Dear 1L, I bombed my 1L fall memo.

Dear 1L, I bombed my 1L fall memo.

My task was to analyze whether a mother could bring a claim for intentional infliction of emotional distress.

She wanted to sue the coroner who’d autopsied the wrong body (that of her nine‑year‑old daughter), where no autopsy was needed or authorized.

(I shudder to think back; the ghoulish facts have haunted me since.)

And the mistake I made was bad:

👉 I focused on what the courts SAID instead of how the courts RULED. 😯

In other words, I chased rhetorical flourishes, strong language, and “important statements” in the opinions, thinking those words controlled the outcome.

They didn’t.

I had fallen straight into a DICTA TRAP.

🔷 “Dicta” (from the Latin “obiter dictum”) just means an “aside”

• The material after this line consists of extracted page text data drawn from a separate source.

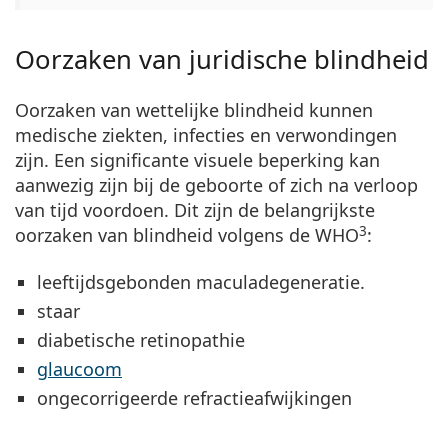
Oorzaken van juridische blindheid
Oorzaken van wettelijke blindheid kunnen
medische ziekten, infecties en verwondingen
zijn. Een significante visuele beperking kan
aanwezig zijn bij de geboorte of zich na verloop
van tijd voordoen. Dit zijn de belangrijkste
3
oorzaken van blindheid volgens de WHO
:
leeftijdsgebonden maculadegeneratie.
staar
diabetische retinopathie
glaucoom
ongecorrigeerde refractieafwijkingen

—something said in a judge’s opinion that isn’t essential to deciding the case.

Dicta may sound elegant.
Dicta may even be persuasive.
But dicta is not the binding law.

So PLEASE make sure when reading the cases for your own memo that you steer clear of all dicta!

⬇️
 
Here’s the 3-KEY secret to avoiding a dicta trap:

🔑 Choose cases for your memo that have facts most like yours.

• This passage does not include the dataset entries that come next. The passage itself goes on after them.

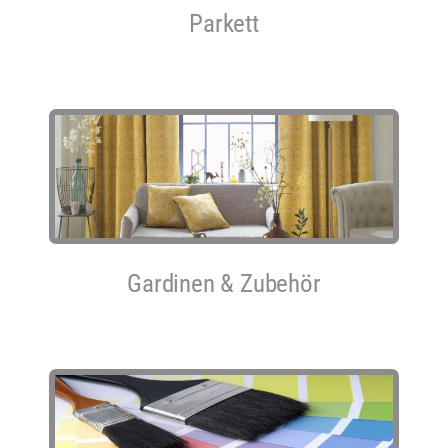
Parkett
Gardinen & Zubehör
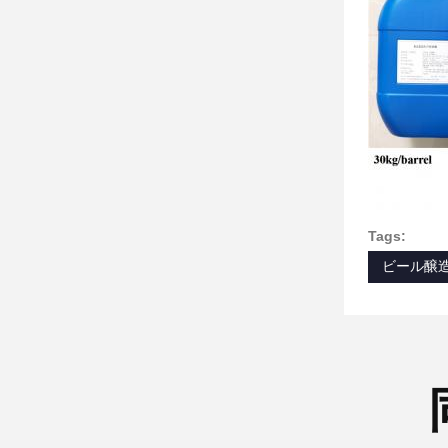
Tags:
ビール醸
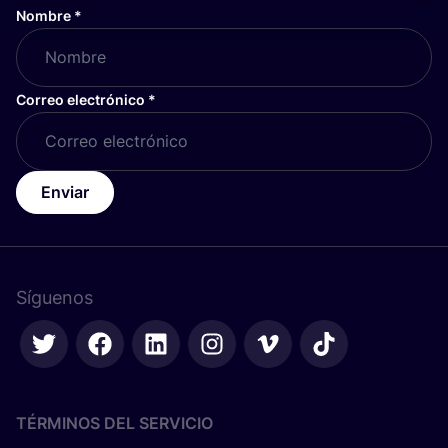
Nombre
*
Correo electrónico
*
Enviar
Síguenos
TÉRMINOS DEL SERVICIO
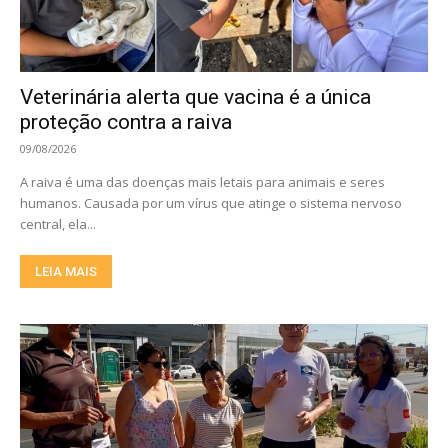
Veterinária alerta que vacina é a única
proteção contra a raiva
09/08/2026
A raiva é uma das doenças mais letais para animais e seres
humanos. Causada por um vírus que atinge o sistema nervoso
central, ela...
LEIA MAIS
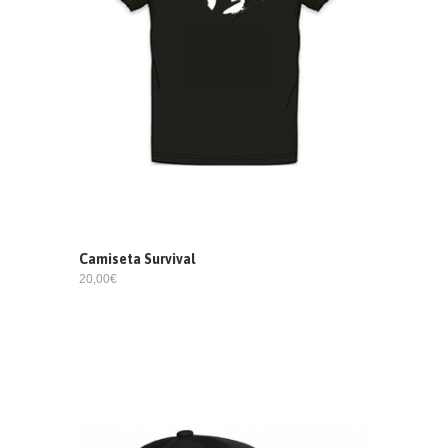
Camiseta Survival
20,00€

🔑 Compare the specific facts in those cases with the specific facts in your hypo. Get granular—down to the smallest details that might flip a result.

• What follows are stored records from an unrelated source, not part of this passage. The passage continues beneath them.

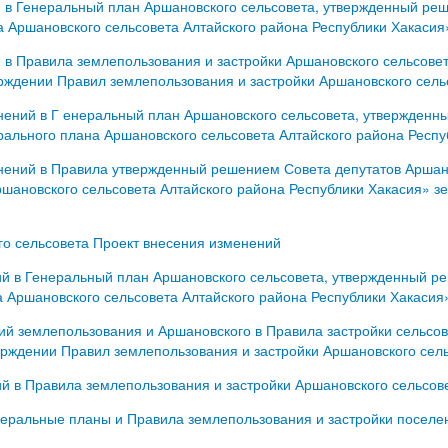
 Генеральный план Аршановского сельсовета, утвержденный реше
 Аршановского сельсовета Алтайского района Республики Хакасия
 Правила землепользования и застройки Аршановского сельсовет
рждении Правил землепользования и застройки Аршановского сель
ений в Г енеральный план Аршановского сельсовета, утвержденн
рального плана Аршановского сельсовета Алтайского района Респу
ений в Правила утвержденный решением Совета депутатов Аршано
шановского сельсовета Алтайского района Республики Хакасия» з
о сельсовета Проект внесения изменений
й в Генеральный план Аршановского сельсовета, утвержденный ре
 Аршановского сельсовета Алтайского района Республики Хакасия
ий землепользования и Аршановского в Правила застройки сельсо
ерждении Правил землепользования и застройки Аршановского сель
 в Правила землепользования и застройки Аршановского сельсове
альные планы и Правила землепользования и застройки поселени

🔑 Don’t rely on what the courts say. Courts say a lot of things that don’t matter to the outcome. Stick to how the case actually came out (i.e., who won).

***
I didn’t learn these keys until months later, thanks to a kind 1L friend who let me into the secret.

I’ve never forgotten it—or her generosity.

Learn from my blunder early. Dicta can fascinate you, distract you, and destroy your analysis all at once.

Please don’t let my mistake happen to you.